### DATA SECTION
=== Section Start ===

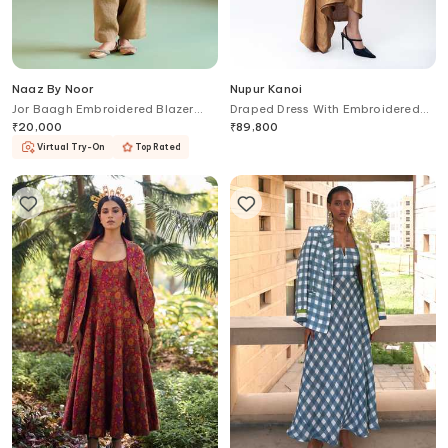
Naaz By Noor
Nupur Kanoi
Jor Baagh Embroidered Blazer
Draped Dress With Embroidered
Pant Set
Crop Blazer
₹
20,000
₹
89,800
Virtual Try-On
Top Rated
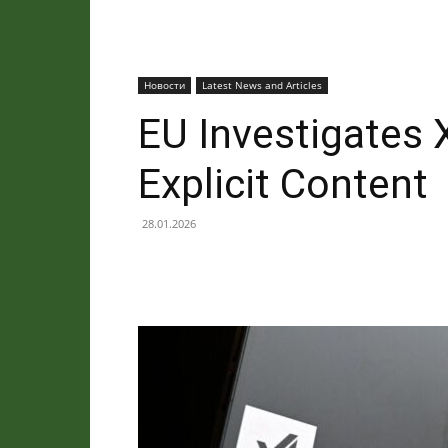
Новости
Latest News and Articles
EU Investigates 
Explicit Content
28.01.2026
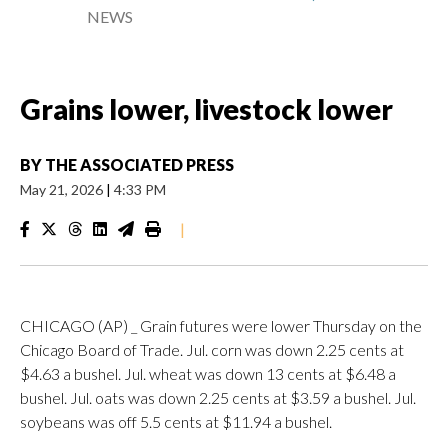
NEWS
Grains lower, livestock lower
BY
THE ASSOCIATED PRESS
May 21, 2026
|
4:33 PM
|
CHICAGO (AP) _ Grain futures were lower Thursday on the
Chicago Board of Trade. Jul. corn was down 2.25 cents at
$4.63 a bushel. Jul. wheat was down 13 cents at $6.48 a
bushel. Jul. oats was down 2.25 cents at $3.59 a bushel. Jul.
soybeans was off 5.5 cents at $11.94 a bushel.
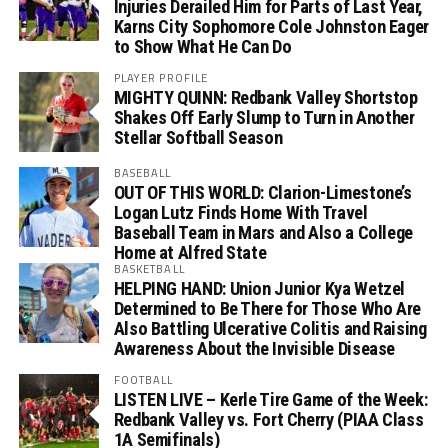
Injuries Derailed Him for Parts of Last Year,
Karns City Sophomore Cole Johnston Eager
to Show What He Can Do
PLAYER PROFILE
MIGHTY QUINN: Redbank Valley Shortstop
Shakes Off Early Slump to Turn in Another
Stellar Softball Season
BASEBALL
OUT OF THIS WORLD: Clarion-Limestone’s
Logan Lutz Finds Home With Travel
Baseball Team in Mars and Also a College
Home at Alfred State
BASKETBALL
HELPING HAND: Union Junior Kya Wetzel
Determined to Be There for Those Who Are
Also Battling Ulcerative Colitis and Raising
Awareness About the Invisible Disease
FOOTBALL
LISTEN LIVE – Kerle Tire Game of the Week:
Redbank Valley vs. Fort Cherry (PIAA Class
1A Semifinals)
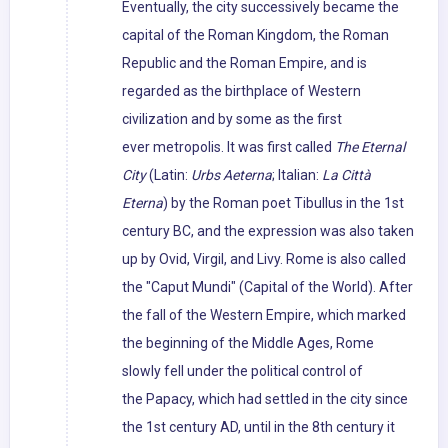
Eventually, the city successively became the
capital of the Roman Kingdom, the Roman
Republic and the Roman Empire, and is
regarded as the birthplace of Western
civilization and by some as the first
ever metropolis. It was first called
The Eternal
City
(Latin:
Urbs Aeterna
; Italian:
La Città
Eterna
) by the Roman poet Tibullus in the 1st
century BC, and the expression was also taken
up by Ovid, Virgil, and Livy. Rome is also called
the "Caput Mundi" (Capital of the World). After
the fall of the Western Empire, which marked
the beginning of the Middle Ages, Rome
slowly fell under the political control of
the Papacy, which had settled in the city since
the 1st century AD, until in the 8th century it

=== Section End ===

### WORK INSTRUCTIONS
I'd like the entries above repeated exactly, but without any of their pictures.

### TASK ANSWER
Naaz By Noor
Nupur Kanoi
Jor Baagh Embroidered Blazer
Draped Dress With Embroidered
Pant Set
Crop Blazer
₹
20,000
₹
89,800
Virtual Try-On
Top Rated
Новости
Latest News and Articles
EU Investigates 
Explicit Content
28.01.2026
NEWS
Grains lower, livestock lower
BY
THE ASSOCIATED PRESS
May 21, 2026
|
4:33 PM
|
CHICAGO (AP) _ Grain futures were lower Thursday on the
Chicago Board of Trade. Jul. corn was down 2.25 cents at
$4.63 a bushel. Jul. wheat was down 13 cents at $6.48 a
bushel. Jul. oats was down 2.25 cents at $3.59 a bushel. Jul.
soybeans was off 5.5 cents at $11.94 a bushel.
Injuries Derailed Him for Parts of Last Year,
Karns City Sophomore Cole Johnston Eager
to Show What He Can Do
PLAYER PROFILE
MIGHTY QUINN: Redbank Valley Shortstop
Shakes Off Early Slump to Turn in Another
Stellar Softball Season
BASEBALL
OUT OF THIS WORLD: Clarion-Limestone’s
Logan Lutz Finds Home With Travel
Baseball Team in Mars and Also a College
Home at Alfred State
BASKETBALL
HELPING HAND: Union Junior Kya Wetzel
Determined to Be There for Those Who Are
Also Battling Ulcerative Colitis and Raising
Awareness About the Invisible Disease
FOOTBALL
LISTEN LIVE – Kerle Tire Game of the Week:
Redbank Valley vs. Fort Cherry (PIAA Class
1A Semifinals)
Eventually, the city successively became the
capital of the Roman Kingdom, the Roman
Republic and the Roman Empire, and is
regarded as the birthplace of Western
civilization and by some as the first
ever metropolis. It was first called
The Eternal
City
(Latin:
Urbs Aeterna
; Italian:
La Città
Eterna
) by the Roman poet Tibullus in the 1st
century BC, and the expression was also taken
up by Ovid, Virgil, and Livy. Rome is also called
the "Caput Mundi" (Capital of the World). After
the fall of the Western Empire, which marked
the beginning of the Middle Ages, Rome
slowly fell under the political control of
the Papacy, which had settled in the city since
the 1st century AD, until in the 8th century it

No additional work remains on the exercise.